Strength training has been increasingly added to athletes and runners’ training programs recently.
Specifically, in the last couple of years, athletes are noticing better running times and improved performance, as well as feeling better during their activities which the attribute to the integration of strength training into their routine. Strength training is also important for beginners and amateurs too because it builds muscle and sculpts as well as burns more calories, it’s also called strength training for a reason! For those who are looking for a long-term solution to injury prevention, strength training is important. Here’s some more about it.
What is strength training?
Is basically muscle building (for lack of a better way of putting it). This is done by either repeatedly performing exercises with weights (e.g deadlifts, bicep curls) or performing exercising using your own body weight as resistance (e.g squats, lunges, plank, press-ups). In a lot of instances, these can be combined for more advanced training (E.g weighted squats, weighted lunges)
What are the benefits?
- Increases strength – for example in running doing squats will strengthen quads, glutes and hips which improves efficiency, speed and leg turnover.
- Reduces injury risk – in the case of netball (which is a high impact sport) strengthening muscles can reduce degradation of joints due to impact.

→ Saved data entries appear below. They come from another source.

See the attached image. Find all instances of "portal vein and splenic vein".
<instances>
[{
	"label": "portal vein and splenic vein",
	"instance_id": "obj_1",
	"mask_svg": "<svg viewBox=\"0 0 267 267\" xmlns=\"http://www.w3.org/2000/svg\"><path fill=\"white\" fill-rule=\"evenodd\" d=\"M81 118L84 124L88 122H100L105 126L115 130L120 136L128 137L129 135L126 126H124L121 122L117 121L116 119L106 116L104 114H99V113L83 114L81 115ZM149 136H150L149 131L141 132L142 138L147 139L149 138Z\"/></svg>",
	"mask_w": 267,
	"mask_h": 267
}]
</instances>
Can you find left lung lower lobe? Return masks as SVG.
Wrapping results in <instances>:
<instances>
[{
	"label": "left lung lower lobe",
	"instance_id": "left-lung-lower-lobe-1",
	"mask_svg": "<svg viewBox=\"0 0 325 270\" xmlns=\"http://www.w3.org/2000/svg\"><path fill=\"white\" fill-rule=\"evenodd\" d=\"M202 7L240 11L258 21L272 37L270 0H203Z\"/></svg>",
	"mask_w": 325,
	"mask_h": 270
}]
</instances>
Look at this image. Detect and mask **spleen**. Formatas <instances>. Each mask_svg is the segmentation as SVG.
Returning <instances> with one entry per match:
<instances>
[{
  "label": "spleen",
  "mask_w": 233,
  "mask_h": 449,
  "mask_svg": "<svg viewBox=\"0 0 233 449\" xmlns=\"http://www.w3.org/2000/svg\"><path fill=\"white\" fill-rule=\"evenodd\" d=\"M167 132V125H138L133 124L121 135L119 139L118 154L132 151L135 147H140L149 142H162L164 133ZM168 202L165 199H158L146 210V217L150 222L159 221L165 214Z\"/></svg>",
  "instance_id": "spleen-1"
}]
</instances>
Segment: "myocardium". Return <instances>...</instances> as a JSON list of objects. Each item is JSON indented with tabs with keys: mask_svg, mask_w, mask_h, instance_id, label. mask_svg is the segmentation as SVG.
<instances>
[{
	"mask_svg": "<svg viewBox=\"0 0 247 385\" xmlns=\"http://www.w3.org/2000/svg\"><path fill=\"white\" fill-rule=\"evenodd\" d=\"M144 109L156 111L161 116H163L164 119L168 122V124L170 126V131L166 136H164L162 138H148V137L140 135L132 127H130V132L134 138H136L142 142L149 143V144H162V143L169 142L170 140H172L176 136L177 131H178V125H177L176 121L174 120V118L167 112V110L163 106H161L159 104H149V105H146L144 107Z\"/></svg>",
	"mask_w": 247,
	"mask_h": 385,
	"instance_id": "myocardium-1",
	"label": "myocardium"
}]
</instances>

- Fat burning – fundamentally muscles burn more calories – they have to maintain themselves. it’s a well know fact that cardio burns fat today and strength training burns fat tomorrow. Studies show that those who strength train as part of a routine are more likely to keep weight off than those who don’t
It takes a lot to “bulk up” a lot of people are concerned that they will end up being “too big” but I can assure you that it’s not an accident that people with big muscles have big muscles, they work hard (too hard for me) and they are very strict with their diets! it is very very unlikely that adding a few weights to your routine will turn you into the hulk. You will gain some definition but that will depend on the weight sizes you use, the reps and the frequency (among other factors) that you add strength training.

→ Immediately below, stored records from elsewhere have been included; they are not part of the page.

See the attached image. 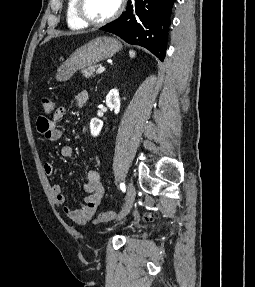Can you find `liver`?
<instances>
[{
	"label": "liver",
	"instance_id": "6515ba94",
	"mask_svg": "<svg viewBox=\"0 0 255 287\" xmlns=\"http://www.w3.org/2000/svg\"><path fill=\"white\" fill-rule=\"evenodd\" d=\"M67 36H71L70 32L69 34H67ZM51 38H54V36H47V38H45L44 42H42V44H45V42H49V40H51Z\"/></svg>",
	"mask_w": 255,
	"mask_h": 287
}]
</instances>
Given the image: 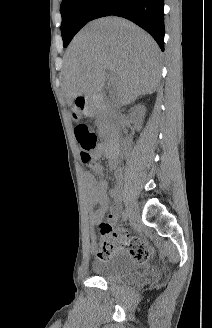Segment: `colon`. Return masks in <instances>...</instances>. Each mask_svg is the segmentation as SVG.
Masks as SVG:
<instances>
[{
  "label": "colon",
  "mask_w": 212,
  "mask_h": 328,
  "mask_svg": "<svg viewBox=\"0 0 212 328\" xmlns=\"http://www.w3.org/2000/svg\"><path fill=\"white\" fill-rule=\"evenodd\" d=\"M74 133L80 149L81 160L83 163L88 164L91 162L96 152L97 136L85 123H78L75 126ZM100 230L101 242L98 248V256L108 259L117 245L118 234L114 232L112 227L107 223H103L100 226ZM148 255V251H144L138 262L145 261Z\"/></svg>",
  "instance_id": "colon-1"
}]
</instances>
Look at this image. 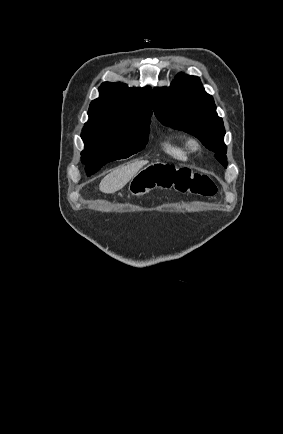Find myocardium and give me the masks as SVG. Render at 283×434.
<instances>
[{
    "instance_id": "myocardium-1",
    "label": "myocardium",
    "mask_w": 283,
    "mask_h": 434,
    "mask_svg": "<svg viewBox=\"0 0 283 434\" xmlns=\"http://www.w3.org/2000/svg\"><path fill=\"white\" fill-rule=\"evenodd\" d=\"M187 146L191 151H199L202 147L200 140L196 137H191L187 140Z\"/></svg>"
}]
</instances>
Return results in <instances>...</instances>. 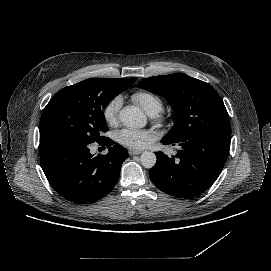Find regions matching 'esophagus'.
Masks as SVG:
<instances>
[{"instance_id": "esophagus-1", "label": "esophagus", "mask_w": 271, "mask_h": 271, "mask_svg": "<svg viewBox=\"0 0 271 271\" xmlns=\"http://www.w3.org/2000/svg\"><path fill=\"white\" fill-rule=\"evenodd\" d=\"M142 151L141 150H129V155L133 156V155H138L141 154Z\"/></svg>"}]
</instances>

It is worth a mention that health and safety- wise you should lift weights with proper form and not to use weights above your limit. Since I don’t increase my weight sizes, I use 1 – 2kg dumbells for dynamic (moving) strength moves and 4 – 6kg dumbells for static moves but I have built up to this. I also use a weighted hula hoop and used this Livestrong guide on what size weights you should use for beginner female lifters to give me a good starting point. Net Doctor also has a beginners guide to weight training which helped me to stay say in the early stages and both are reputable sources. Be wary online of form because weight training without proper form is a fast-track to injury.
Weights can also be incorporated into running programs to add variation e.g. ankle, wrist weights or a weighted backpack are to strengthen running specific muscles or in hill training. Be wary about doing this however because it increases the impact on the lower joints whilst running so some training needs to be done before this is incorporated and you should definitely build up.